Top of MATERIAL TO PROCESS
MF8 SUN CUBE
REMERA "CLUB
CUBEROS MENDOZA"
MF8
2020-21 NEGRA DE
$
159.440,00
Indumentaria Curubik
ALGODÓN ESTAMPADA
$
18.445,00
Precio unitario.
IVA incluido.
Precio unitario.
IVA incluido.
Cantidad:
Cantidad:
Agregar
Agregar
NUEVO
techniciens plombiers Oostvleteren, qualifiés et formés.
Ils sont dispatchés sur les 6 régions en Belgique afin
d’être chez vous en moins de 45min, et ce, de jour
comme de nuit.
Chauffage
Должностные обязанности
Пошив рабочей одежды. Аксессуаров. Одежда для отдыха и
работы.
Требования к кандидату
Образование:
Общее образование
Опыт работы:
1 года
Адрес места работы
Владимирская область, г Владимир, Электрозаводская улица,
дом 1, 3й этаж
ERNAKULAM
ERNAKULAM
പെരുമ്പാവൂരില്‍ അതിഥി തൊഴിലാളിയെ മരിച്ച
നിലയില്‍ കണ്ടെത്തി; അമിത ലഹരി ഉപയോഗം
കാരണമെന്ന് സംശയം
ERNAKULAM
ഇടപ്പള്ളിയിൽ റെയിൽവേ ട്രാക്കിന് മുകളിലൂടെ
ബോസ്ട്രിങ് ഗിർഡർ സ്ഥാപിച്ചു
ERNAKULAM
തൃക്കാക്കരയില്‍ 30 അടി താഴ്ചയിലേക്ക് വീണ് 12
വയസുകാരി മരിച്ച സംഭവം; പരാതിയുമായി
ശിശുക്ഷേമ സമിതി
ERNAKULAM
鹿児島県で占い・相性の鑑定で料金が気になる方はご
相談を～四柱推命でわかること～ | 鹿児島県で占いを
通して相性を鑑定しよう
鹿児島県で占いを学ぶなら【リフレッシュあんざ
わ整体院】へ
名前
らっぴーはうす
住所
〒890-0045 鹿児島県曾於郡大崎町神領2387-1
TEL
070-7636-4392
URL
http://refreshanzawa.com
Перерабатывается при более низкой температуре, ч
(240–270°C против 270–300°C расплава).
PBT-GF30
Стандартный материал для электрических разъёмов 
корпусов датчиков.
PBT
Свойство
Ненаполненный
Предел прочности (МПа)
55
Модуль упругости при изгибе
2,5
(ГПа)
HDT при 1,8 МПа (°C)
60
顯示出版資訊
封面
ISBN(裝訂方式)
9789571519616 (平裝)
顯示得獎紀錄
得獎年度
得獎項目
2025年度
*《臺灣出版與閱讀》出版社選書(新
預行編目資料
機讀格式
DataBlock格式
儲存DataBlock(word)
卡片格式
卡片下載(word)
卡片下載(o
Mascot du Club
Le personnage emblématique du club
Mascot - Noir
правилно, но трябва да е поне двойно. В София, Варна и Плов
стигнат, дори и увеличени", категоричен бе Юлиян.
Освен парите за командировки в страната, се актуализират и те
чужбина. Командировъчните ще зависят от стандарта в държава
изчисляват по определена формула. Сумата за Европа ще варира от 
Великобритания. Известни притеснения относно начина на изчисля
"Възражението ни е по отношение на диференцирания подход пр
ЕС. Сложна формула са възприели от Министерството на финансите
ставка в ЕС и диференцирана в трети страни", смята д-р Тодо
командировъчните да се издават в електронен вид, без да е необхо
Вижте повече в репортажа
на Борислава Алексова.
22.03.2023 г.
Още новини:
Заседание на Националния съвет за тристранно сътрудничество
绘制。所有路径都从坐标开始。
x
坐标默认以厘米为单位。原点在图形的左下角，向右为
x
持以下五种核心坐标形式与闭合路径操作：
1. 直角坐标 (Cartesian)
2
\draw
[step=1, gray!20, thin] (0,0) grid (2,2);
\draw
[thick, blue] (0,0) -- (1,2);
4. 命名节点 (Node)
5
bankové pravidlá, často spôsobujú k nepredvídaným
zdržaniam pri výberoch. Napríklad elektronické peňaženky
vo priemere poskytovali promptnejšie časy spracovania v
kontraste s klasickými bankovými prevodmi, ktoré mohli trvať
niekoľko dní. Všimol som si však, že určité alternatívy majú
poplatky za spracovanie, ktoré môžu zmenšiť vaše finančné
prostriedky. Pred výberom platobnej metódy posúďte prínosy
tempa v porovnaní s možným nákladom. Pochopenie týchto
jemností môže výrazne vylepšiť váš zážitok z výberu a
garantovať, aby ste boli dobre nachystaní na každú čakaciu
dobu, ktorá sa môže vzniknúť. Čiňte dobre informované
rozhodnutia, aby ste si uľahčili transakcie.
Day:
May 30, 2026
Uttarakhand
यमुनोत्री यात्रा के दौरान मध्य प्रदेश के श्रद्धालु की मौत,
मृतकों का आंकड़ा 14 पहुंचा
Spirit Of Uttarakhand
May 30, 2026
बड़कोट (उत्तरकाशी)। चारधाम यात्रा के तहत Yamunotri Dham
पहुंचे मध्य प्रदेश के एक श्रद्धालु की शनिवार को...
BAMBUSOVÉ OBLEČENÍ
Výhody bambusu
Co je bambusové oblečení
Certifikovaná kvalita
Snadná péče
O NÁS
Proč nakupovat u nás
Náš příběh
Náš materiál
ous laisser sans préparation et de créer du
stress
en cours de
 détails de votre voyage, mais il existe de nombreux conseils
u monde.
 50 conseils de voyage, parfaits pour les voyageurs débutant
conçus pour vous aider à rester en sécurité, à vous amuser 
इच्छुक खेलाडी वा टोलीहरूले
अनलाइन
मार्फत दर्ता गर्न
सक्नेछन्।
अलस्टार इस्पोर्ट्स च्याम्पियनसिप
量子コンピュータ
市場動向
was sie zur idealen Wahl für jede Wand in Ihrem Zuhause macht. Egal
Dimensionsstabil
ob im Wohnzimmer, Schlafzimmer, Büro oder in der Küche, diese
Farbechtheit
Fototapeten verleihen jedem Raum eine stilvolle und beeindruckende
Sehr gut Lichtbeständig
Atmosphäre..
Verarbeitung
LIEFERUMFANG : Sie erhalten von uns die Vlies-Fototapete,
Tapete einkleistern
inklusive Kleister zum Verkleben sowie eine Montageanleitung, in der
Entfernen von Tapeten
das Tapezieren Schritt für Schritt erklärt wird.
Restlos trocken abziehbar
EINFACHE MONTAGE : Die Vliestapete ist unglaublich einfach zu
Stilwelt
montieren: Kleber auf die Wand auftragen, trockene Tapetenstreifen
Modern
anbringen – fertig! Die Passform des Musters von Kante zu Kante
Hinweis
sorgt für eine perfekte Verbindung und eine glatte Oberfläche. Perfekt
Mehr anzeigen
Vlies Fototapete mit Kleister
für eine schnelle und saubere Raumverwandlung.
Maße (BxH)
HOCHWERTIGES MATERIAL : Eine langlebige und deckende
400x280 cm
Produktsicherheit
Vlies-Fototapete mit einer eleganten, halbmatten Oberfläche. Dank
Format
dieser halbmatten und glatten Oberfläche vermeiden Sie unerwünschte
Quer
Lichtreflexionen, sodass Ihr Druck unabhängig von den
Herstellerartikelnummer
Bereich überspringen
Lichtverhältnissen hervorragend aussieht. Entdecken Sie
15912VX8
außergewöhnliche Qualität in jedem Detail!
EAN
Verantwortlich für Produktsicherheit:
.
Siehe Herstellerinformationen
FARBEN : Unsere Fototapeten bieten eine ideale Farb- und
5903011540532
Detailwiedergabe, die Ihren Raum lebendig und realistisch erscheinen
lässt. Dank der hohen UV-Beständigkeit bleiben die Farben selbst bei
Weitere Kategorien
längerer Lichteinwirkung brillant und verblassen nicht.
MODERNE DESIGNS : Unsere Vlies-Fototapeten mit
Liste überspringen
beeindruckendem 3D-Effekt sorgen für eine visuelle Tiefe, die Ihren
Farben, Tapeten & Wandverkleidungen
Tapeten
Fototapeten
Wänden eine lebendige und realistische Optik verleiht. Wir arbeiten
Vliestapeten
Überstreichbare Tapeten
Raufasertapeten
Bottom of MATERIAL TO PROCESS
TASK INSTRUCTIONS —
Within the listing above, the range opens at the line with "Le personnage emblématique du club" and closes at the line with "Náš materiál". Reproduce exactly the lines of that range, including both ends.

RESULT BELOW —
Le personnage emblématique du club
Mascot - Noir
правилно, но трябва да е поне двойно. В София, Варна и Плов
стигнат, дори и увеличени", категоричен бе Юлиян.
Освен парите за командировки в страната, се актуализират и те
чужбина. Командировъчните ще зависят от стандарта в държава
изчисляват по определена формула. Сумата за Европа ще варира от 
Великобритания. Известни притеснения относно начина на изчисля
"Възражението ни е по отношение на диференцирания подход пр
ЕС. Сложна формула са възприели от Министерството на финансите
ставка в ЕС и диференцирана в трети страни", смята д-р Тодо
командировъчните да се издават в електронен вид, без да е необхо
Вижте повече в репортажа
на Борислава Алексова.
22.03.2023 г.
Още новини:
Заседание на Националния съвет за тристранно сътрудничество
绘制。所有路径都从坐标开始。
x
坐标默认以厘米为单位。原点在图形的左下角，向右为
x
持以下五种核心坐标形式与闭合路径操作：
1. 直角坐标 (Cartesian)
2
\draw
[step=1, gray!20, thin] (0,0) grid (2,2);
\draw
[thick, blue] (0,0) -- (1,2);
4. 命名节点 (Node)
5
bankové pravidlá, často spôsobujú k nepredvídaným
zdržaniam pri výberoch. Napríklad elektronické peňaženky
vo priemere poskytovali promptnejšie časy spracovania v
kontraste s klasickými bankovými prevodmi, ktoré mohli trvať
niekoľko dní. Všimol som si však, že určité alternatívy majú
poplatky za spracovanie, ktoré môžu zmenšiť vaše finančné
prostriedky. Pred výberom platobnej metódy posúďte prínosy
tempa v porovnaní s možným nákladom. Pochopenie týchto
jemností môže výrazne vylepšiť váš zážitok z výberu a
garantovať, aby ste boli dobre nachystaní na každú čakaciu
dobu, ktorá sa môže vzniknúť. Čiňte dobre informované
rozhodnutia, aby ste si uľahčili transakcie.
Day:
May 30, 2026
Uttarakhand
यमुनोत्री यात्रा के दौरान मध्य प्रदेश के श्रद्धालु की मौत,
मृतकों का आंकड़ा 14 पहुंचा
Spirit Of Uttarakhand
May 30, 2026
बड़कोट (उत्तरकाशी)। चारधाम यात्रा के तहत Yamunotri Dham
पहुंचे मध्य प्रदेश के एक श्रद्धालु की शनिवार को...
BAMBUSOVÉ OBLEČENÍ
Výhody bambusu
Co je bambusové oblečení
Certifikovaná kvalita
Snadná péče
O NÁS
Proč nakupovat u nás
Náš příběh
Náš materiál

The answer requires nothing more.